Dataset section
== Segment start ==
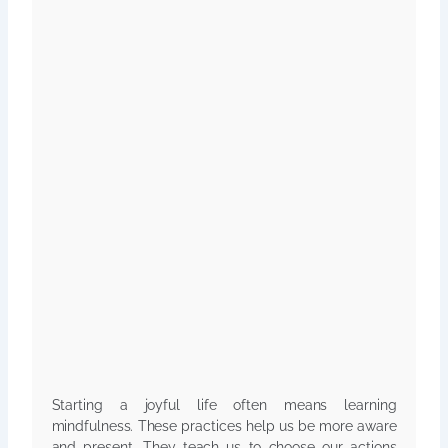
Starting a joyful life often means learning
mindfulness. These practices help us be more aware
and present. They teach us to choose our actions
== Segment end ==
Aim of the task
With the pictures removed, set down every line of the listing above exactly.

Solved exercise
Starting a joyful life often means learning
mindfulness. These practices help us be more aware
and present. They teach us to choose our actions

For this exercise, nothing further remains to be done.